Cognitive development: Play with toys that react, pop up, make noise or move to help your baby understand cause and effect. Between 9 to 12 months, most children will begin to play independently with toys and enjoy toys that react or make noise. Babies this age will begin exploring objects in many different ways (shaking, banging, throwing, and dropping) and begin to use objects correctly (shake a rattle, drink from a cup, listen to a phone).
Play peek-a-boo games. Young babies have not developed a sense of object permanence—the understanding that unseen objects still exist. Start by hiding your face behind a blanket and then peeking out at baby. Put a scarf over your head and let your baby pull it off; hide objects underneath boxes and let your baby knock the box over to retrieve the object.
Motor development: Give your baby plenty of freedom to move around on the floor. Young infants need to spend time on both their back and stomach in order to develop the muscles for the significant motor development that takes place in the first 15 months. Spending too much time in an infant swing or seat will hinder development of motor skills.

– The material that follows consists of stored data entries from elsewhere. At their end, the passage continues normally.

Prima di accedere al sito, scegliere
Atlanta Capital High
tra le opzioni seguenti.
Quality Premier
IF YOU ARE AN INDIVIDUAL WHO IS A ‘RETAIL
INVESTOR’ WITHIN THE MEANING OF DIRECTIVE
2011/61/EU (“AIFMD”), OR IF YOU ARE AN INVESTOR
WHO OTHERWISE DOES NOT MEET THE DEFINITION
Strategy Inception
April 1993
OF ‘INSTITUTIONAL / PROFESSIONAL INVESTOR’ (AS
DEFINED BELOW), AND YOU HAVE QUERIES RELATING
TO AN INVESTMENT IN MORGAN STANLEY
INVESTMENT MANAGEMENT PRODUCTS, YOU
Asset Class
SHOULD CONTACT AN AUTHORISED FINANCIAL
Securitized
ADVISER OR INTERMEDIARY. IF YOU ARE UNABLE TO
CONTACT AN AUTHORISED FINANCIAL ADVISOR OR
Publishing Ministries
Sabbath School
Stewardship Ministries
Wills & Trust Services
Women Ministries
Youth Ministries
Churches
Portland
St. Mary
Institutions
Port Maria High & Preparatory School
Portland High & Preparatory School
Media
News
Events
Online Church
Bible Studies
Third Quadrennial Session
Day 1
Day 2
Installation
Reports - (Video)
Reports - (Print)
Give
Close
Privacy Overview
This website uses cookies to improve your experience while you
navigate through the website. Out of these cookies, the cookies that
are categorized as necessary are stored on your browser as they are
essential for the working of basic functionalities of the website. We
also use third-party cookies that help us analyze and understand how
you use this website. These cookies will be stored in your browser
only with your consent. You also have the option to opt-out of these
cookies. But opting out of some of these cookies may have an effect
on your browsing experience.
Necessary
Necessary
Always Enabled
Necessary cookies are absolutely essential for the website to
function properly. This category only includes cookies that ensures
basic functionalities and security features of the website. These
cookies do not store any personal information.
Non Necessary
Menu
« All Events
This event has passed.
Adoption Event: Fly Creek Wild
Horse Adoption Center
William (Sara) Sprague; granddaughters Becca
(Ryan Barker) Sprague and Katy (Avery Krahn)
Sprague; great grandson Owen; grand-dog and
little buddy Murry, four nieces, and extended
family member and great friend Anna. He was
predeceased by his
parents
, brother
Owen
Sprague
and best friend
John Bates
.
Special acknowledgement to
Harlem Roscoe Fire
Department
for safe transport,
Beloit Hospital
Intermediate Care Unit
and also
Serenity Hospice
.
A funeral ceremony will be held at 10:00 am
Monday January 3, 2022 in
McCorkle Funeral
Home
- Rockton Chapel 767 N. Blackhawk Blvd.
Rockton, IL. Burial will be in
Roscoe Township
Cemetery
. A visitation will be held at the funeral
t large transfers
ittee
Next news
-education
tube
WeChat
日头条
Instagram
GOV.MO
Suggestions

Continue with lots of floor play as your child grows and begins crawling and walking. Add climbing challenges such as cushions, ramps, and tunnels to refine gross motor skills.
Games that further develop hand-eye coordination and fine motor skills include building and knocking over block towers; covering and uncovering containers; taking toys apart and putting them back together again; picking up balls or objects in motion; turning knobs and pages of a book; scribbling and finger painting; and making shapes out of clay.
Social and emotional development: Play finger and hand games like pat-a-cake and peek-a-boo; encourage your baby to imitate these gestures. Gesturing is a way babies communicate before talking. When you respond to your baby’s gestures, you reinforce his efforts to communicate.
Sing songs with your baby. Music stimulates the cognitive and emotional areas of the brain.
Encourage dramatic play through imitation of your actions in everyday activities—household chores, hobbies, entertaining, etc. Tell your baby what you are doing and prompt him to imitate you. Pretend play helps refine motor skills and foster a sense of accomplishment.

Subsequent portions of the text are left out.